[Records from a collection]
•••
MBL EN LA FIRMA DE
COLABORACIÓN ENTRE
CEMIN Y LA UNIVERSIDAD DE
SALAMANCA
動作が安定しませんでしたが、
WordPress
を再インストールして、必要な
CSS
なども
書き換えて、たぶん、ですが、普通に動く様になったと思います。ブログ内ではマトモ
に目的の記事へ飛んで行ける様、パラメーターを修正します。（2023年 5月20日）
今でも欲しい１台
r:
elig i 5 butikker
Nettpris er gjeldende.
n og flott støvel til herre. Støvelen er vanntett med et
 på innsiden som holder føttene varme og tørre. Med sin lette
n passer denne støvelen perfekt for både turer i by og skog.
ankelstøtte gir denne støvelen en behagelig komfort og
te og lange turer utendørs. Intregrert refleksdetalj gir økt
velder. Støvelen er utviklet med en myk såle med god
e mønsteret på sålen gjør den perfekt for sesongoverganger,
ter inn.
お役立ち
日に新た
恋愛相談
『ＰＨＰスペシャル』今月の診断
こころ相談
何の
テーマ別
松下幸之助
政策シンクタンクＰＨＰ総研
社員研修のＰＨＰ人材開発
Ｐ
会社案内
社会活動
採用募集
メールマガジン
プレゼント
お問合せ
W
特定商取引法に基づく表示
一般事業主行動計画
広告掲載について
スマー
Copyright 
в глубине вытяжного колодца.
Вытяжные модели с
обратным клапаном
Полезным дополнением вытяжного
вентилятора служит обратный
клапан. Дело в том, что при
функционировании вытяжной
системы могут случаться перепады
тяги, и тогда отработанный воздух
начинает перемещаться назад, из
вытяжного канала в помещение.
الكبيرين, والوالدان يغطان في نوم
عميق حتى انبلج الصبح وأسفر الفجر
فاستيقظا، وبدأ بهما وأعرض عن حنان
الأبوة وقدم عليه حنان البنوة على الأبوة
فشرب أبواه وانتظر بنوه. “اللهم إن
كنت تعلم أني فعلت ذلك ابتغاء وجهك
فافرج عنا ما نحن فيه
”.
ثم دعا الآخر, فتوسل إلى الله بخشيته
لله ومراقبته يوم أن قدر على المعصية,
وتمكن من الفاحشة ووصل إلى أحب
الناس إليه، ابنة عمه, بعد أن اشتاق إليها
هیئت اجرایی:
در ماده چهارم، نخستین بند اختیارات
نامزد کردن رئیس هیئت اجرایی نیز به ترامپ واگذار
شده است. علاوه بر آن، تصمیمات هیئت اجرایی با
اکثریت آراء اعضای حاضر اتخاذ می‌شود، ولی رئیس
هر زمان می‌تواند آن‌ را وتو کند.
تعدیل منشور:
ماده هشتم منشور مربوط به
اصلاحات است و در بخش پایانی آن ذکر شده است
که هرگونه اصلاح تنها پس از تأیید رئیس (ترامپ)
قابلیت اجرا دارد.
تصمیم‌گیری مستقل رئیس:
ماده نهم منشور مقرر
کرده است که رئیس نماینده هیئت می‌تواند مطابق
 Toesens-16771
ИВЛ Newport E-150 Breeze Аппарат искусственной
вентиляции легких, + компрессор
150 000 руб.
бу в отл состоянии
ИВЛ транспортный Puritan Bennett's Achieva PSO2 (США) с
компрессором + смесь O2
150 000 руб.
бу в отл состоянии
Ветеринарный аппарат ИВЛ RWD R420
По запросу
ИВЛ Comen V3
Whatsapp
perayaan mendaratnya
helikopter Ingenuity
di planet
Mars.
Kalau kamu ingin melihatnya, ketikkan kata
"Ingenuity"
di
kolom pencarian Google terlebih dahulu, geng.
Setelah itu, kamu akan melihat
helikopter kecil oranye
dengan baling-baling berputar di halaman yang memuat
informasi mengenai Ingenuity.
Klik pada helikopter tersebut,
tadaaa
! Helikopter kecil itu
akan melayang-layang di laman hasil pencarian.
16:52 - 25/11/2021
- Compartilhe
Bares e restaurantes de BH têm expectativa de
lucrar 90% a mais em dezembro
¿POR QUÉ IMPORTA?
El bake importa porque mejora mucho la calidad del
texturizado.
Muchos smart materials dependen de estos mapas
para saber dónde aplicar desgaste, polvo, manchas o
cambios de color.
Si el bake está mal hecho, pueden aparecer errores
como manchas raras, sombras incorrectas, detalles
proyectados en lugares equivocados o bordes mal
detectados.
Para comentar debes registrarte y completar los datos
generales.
•••
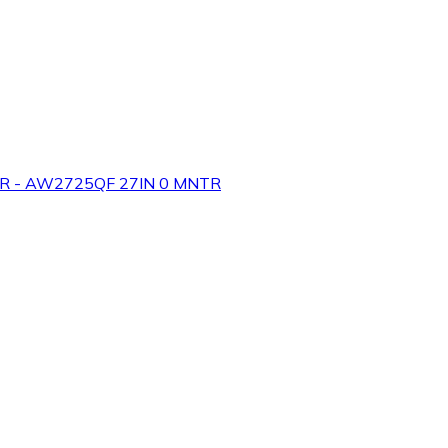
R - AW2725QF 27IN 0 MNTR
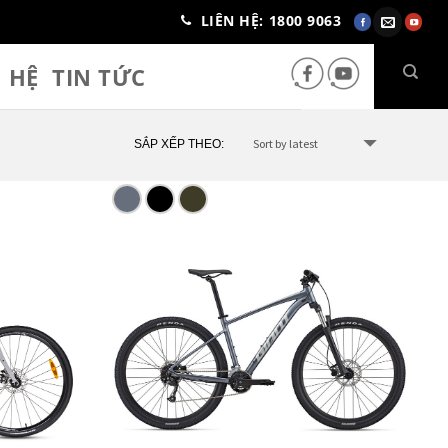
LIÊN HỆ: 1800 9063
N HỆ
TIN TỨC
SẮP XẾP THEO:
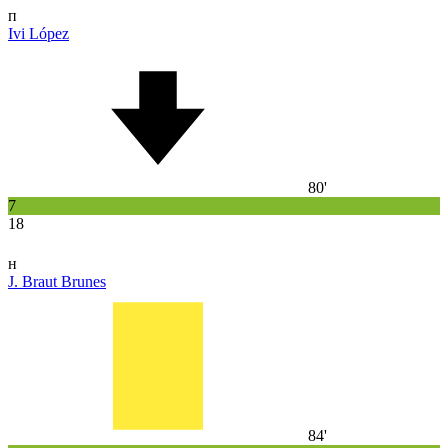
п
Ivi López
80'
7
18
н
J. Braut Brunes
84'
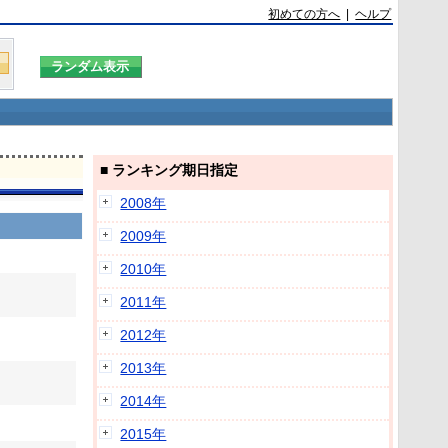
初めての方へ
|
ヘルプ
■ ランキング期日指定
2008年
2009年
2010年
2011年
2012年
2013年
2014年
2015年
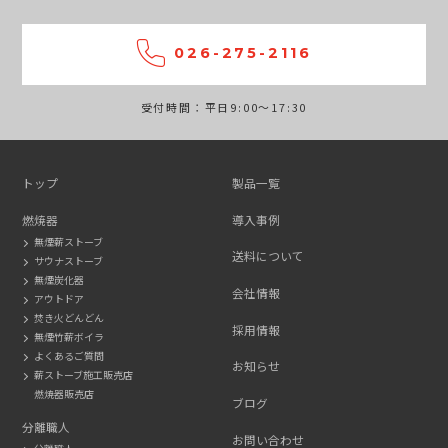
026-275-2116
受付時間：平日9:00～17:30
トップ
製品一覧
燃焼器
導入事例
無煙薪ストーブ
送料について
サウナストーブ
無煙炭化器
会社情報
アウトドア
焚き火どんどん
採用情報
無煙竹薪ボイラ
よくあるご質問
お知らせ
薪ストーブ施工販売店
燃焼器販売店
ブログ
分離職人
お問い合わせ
•••
TASK TO CARRY OUT:
Search the records above for the string "ماده". Report each line that has it.

RESPONSE BOX:
در ماده چهارم، نخستین بند اختیارات
ماده هشتم منشور مربوط به
ماده نهم منشور مقرر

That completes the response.